The current analysis is based on data collected between 1991 and 2008 while looking at associations with more recent recommendations. Thus, the observation that the protection associated to the adherence to the WCRF/AICR recommendations was found in a population unaware of those guidelines supports the absence of major information bias and hence the validity of the association. The data were collected at multiple centres across two countries. However, similar structured questionnaires and coding manuals were used in all study centres, and interviewers were centrally trained, thus improving the reliability of data collection across study centers. In addition, a comparison across countries indicated a similar distribution of age, menopausal status, and family history of breast cancer, while Swiss women were more educated and more often nulliparae than Italian ones [9
]. A favorable role on breast cancer of adherence to the guidelines was observed in Italian and Swiss centers, although apparently stronger in the latter’s, supporting the consistency of the observed association.
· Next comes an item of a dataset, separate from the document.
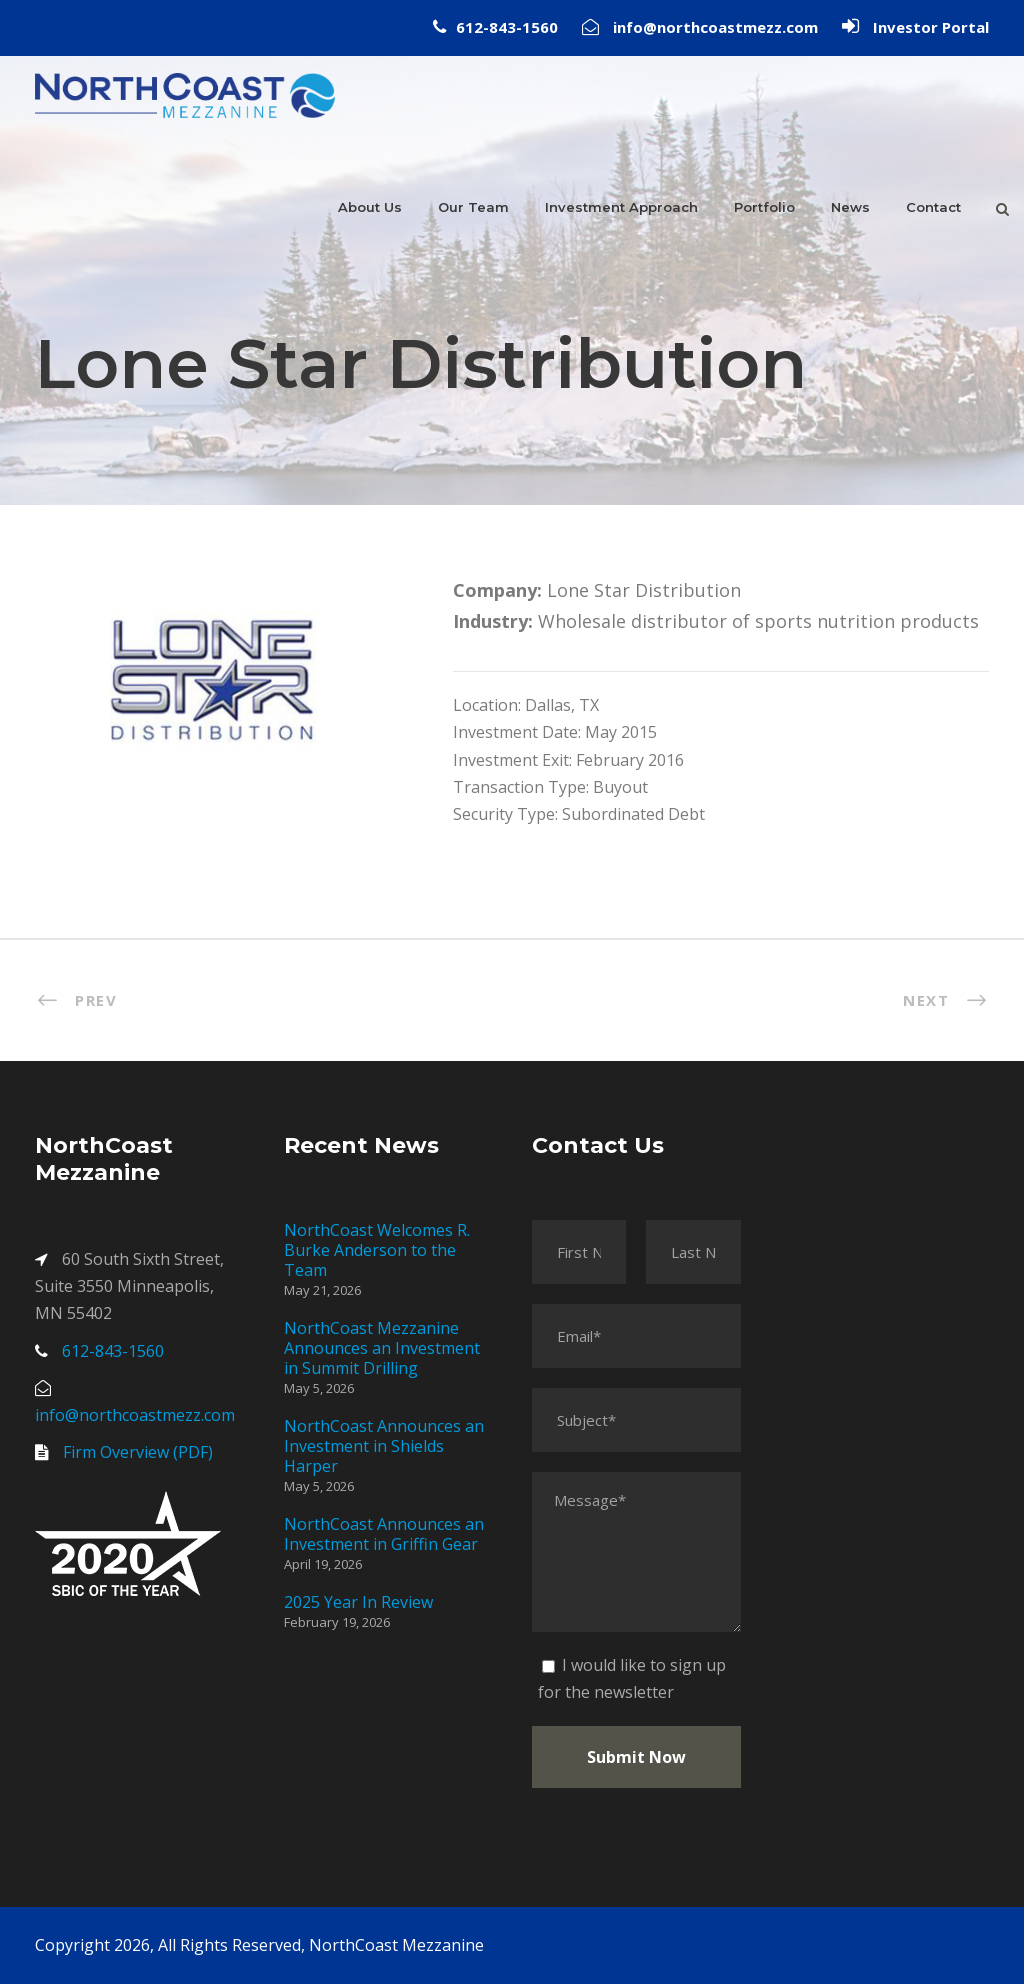  I want to click on NorthCoast Announces an Investment in Shields Harper, so click(384, 1446).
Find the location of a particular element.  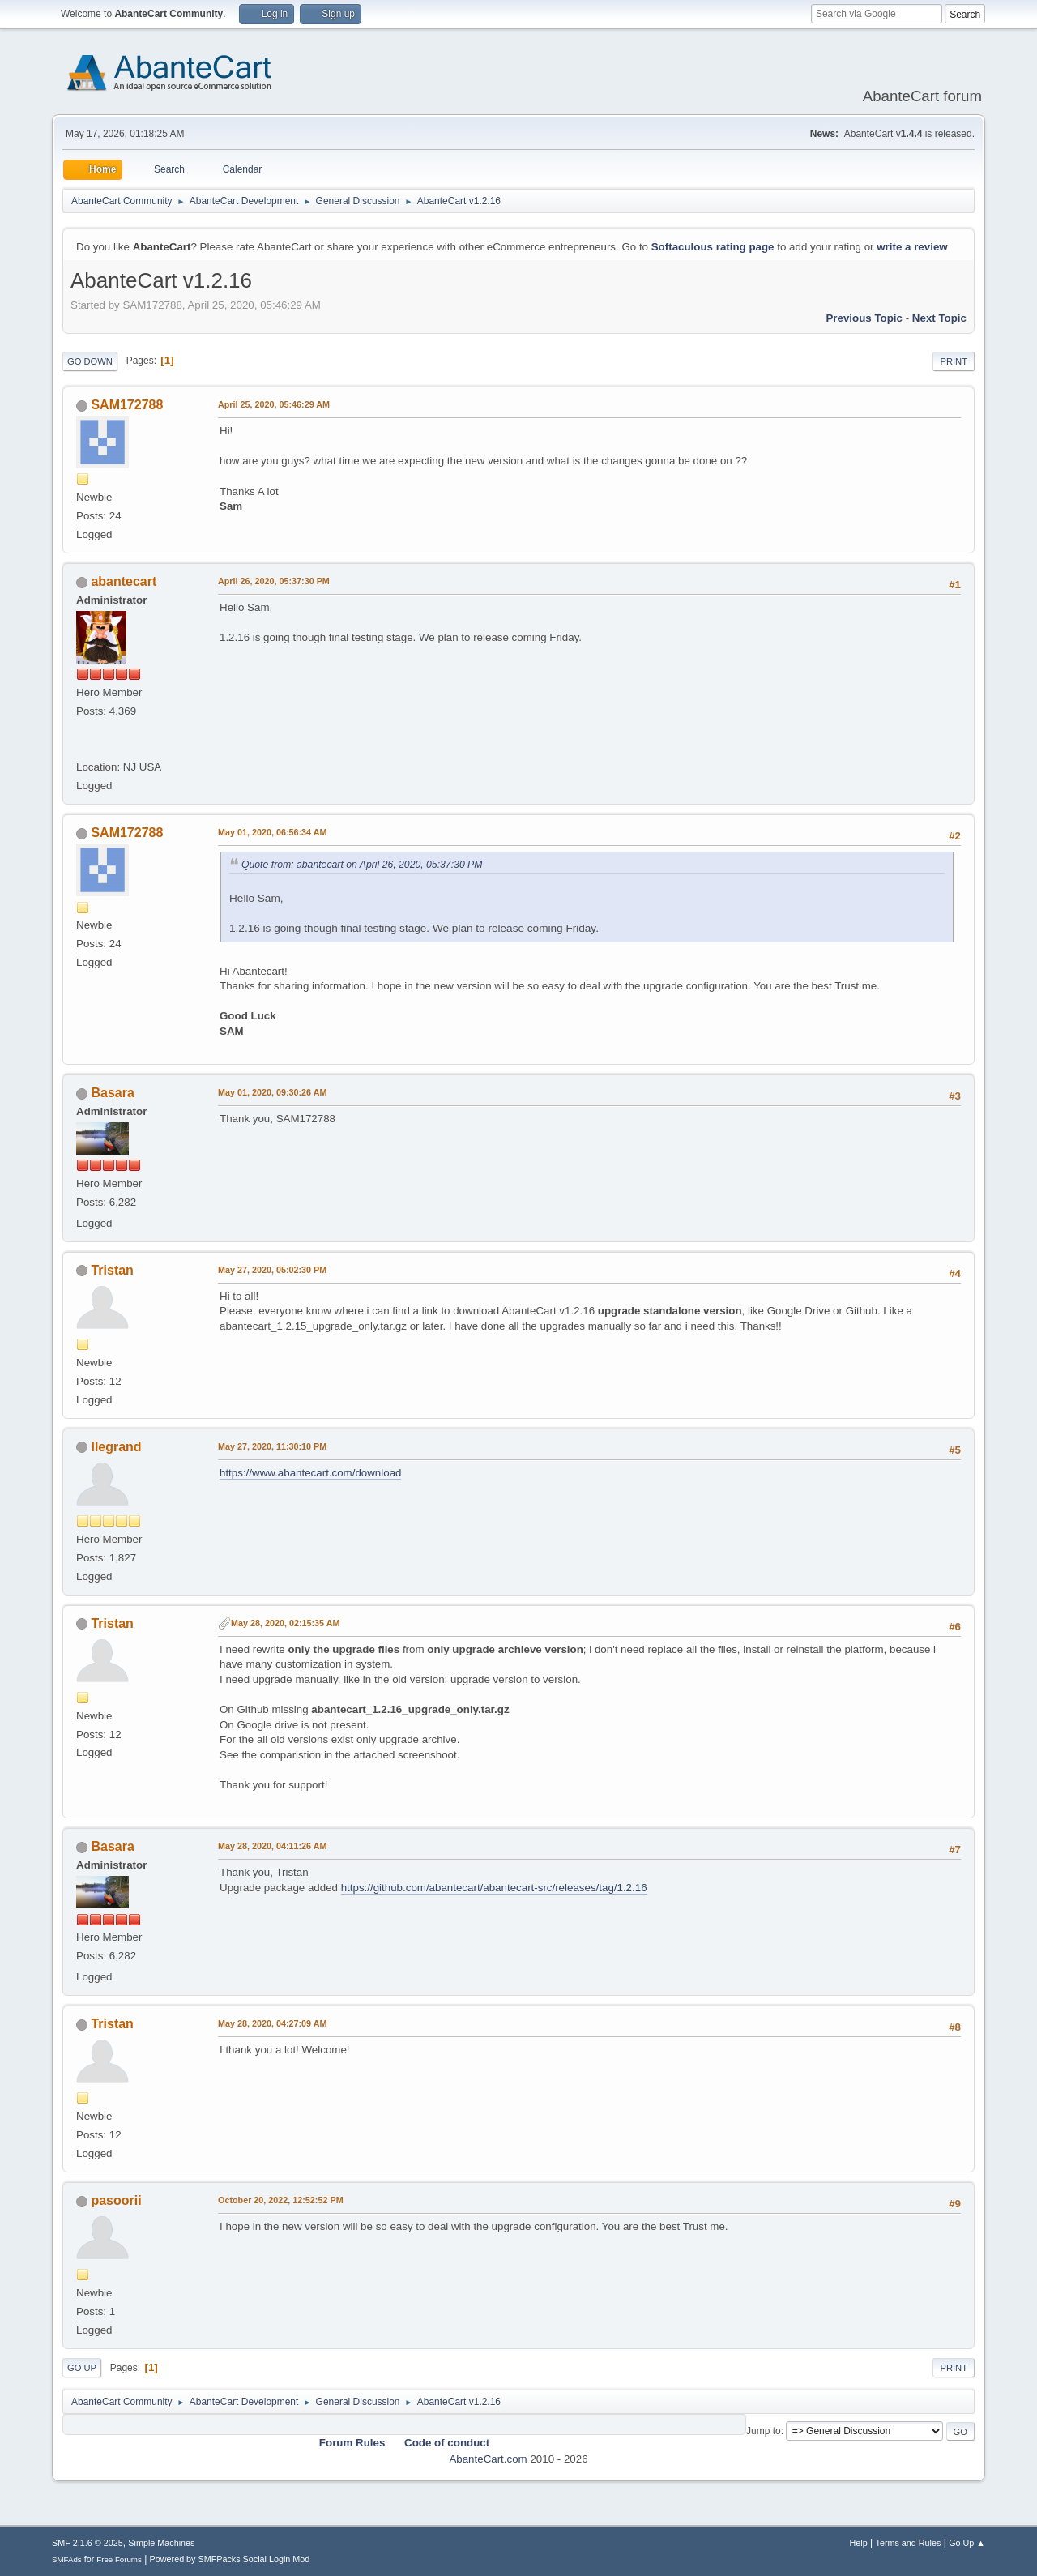 April 26, 2020, 05:37:30 PM is located at coordinates (274, 581).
Hospital controls may have different dietary habits from those of the general population, but we minimized bias by excluding from the control series patients admitted to hospital for conditions which may have led to long-term diet modifications. The strengths of the present case–control study lie in the satisfactory reproducibility and validity of the FFQ [27
], the similar catchment area of cases and controls, the almost complete participation rate, and the large sample size. However, measuring usual diet is challenging and some degree of exposure misclassification cannot be excluded. Since weight and height were self-reported, BMIs are likely underestimated. However, information bias is likely to be similar in cases and controls. In addition, although we adjusted our risk estimates for several exposures, including hormone-related factors, diabetes, family history of breast cancer and total energy intake, some residual confounding is still possible.
In conclusion, the present work provides quantitative evidence that greater adherence to the nutrition-related WCRF/AICR recommendations is favorably related to breast cancer risk, and thus suggests that encouraging adherence to the guidelines is a valuable public health strategy for breast cancer prevention.